**REQUIRED WORK:** Repeat only the lines below from the one that contains "Sustentabilidade" through the final line, exactly. Omit pictures.

**EXTRACTED INFORMATION:**

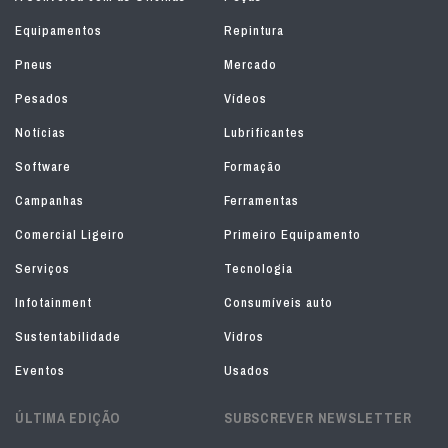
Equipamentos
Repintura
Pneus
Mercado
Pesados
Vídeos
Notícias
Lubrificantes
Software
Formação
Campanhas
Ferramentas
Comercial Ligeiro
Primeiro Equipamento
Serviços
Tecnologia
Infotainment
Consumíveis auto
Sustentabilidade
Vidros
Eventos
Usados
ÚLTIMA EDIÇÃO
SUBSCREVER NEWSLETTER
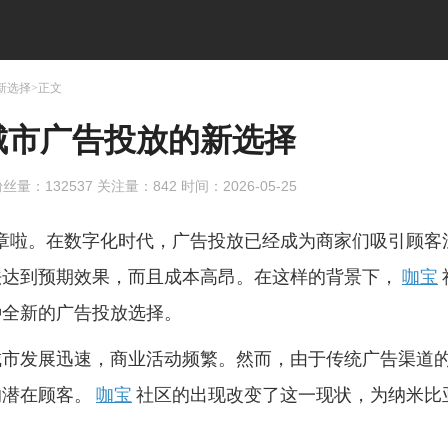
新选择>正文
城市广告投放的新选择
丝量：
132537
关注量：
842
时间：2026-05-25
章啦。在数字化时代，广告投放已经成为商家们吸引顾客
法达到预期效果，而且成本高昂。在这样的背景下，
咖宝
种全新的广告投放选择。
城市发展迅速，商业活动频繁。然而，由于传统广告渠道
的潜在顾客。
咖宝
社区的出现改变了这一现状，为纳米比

**SOLUTION FOR THIS PROBLEM:**
Sustentabilidade
Vidros
Eventos
Usados
ÚLTIMA EDIÇÃO
SUBSCREVER NEWSLETTER
新选择>正文
城市广告投放的新选择
丝量：
132537
关注量：
842
时间：2026-05-25
章啦。在数字化时代，广告投放已经成为商家们吸引顾客
法达到预期效果，而且成本高昂。在这样的背景下，
咖宝
种全新的广告投放选择。
城市发展迅速，商业活动频繁。然而，由于传统广告渠道
的潜在顾客。
咖宝
社区的出现改变了这一现状，为纳米比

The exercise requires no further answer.